• WHAT THIS TASK INVOLVES: No pictures go into the copy. Write out exactly the lines below from the one containing "Mechanical Buddy Universe #0" through the one containing "độ an toàn.".

Saved data entries:

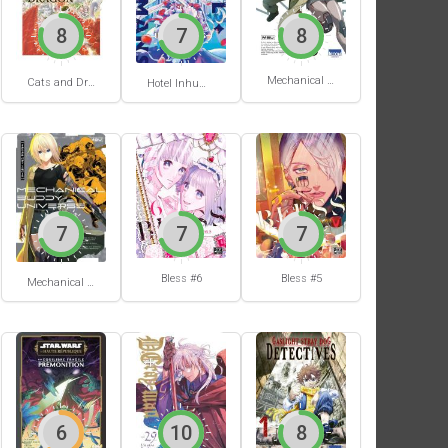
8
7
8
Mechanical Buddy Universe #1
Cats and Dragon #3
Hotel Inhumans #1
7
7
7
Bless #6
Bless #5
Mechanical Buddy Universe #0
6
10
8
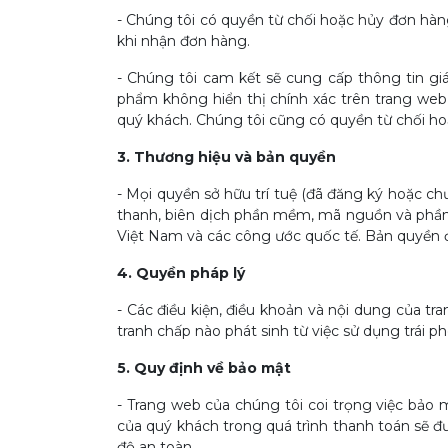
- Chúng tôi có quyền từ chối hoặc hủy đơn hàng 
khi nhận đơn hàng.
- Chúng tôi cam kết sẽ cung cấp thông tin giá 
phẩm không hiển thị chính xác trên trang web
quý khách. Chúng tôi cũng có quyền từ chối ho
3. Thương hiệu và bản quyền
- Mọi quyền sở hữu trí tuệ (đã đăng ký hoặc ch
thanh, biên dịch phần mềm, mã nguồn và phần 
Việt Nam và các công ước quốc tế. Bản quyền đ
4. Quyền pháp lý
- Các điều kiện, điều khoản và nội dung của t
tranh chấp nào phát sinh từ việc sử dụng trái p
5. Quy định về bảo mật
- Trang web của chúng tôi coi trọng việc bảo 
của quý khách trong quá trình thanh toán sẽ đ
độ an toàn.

---

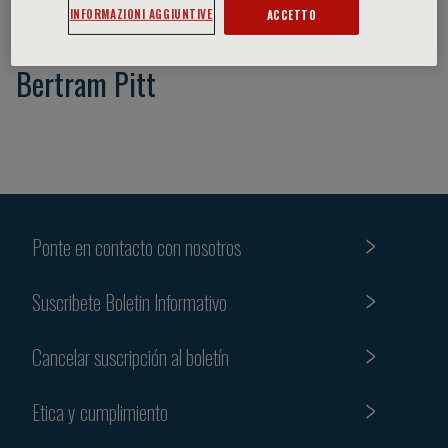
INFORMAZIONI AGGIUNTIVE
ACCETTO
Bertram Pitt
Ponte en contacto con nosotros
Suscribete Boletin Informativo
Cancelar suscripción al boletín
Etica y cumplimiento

• COMPLETED EXERCISE:
Mechanical Buddy Universe #0
6
10
8
- Chúng tôi có quyền từ chối hoặc hủy đơn hàng 
khi nhận đơn hàng.
- Chúng tôi cam kết sẽ cung cấp thông tin giá 
phẩm không hiển thị chính xác trên trang web
quý khách. Chúng tôi cũng có quyền từ chối ho
3. Thương hiệu và bản quyền
- Mọi quyền sở hữu trí tuệ (đã đăng ký hoặc ch
thanh, biên dịch phần mềm, mã nguồn và phần 
Việt Nam và các công ước quốc tế. Bản quyền đ
4. Quyền pháp lý
- Các điều kiện, điều khoản và nội dung của t
tranh chấp nào phát sinh từ việc sử dụng trái p
5. Quy định về bảo mật
- Trang web của chúng tôi coi trọng việc bảo 
của quý khách trong quá trình thanh toán sẽ đ
độ an toàn.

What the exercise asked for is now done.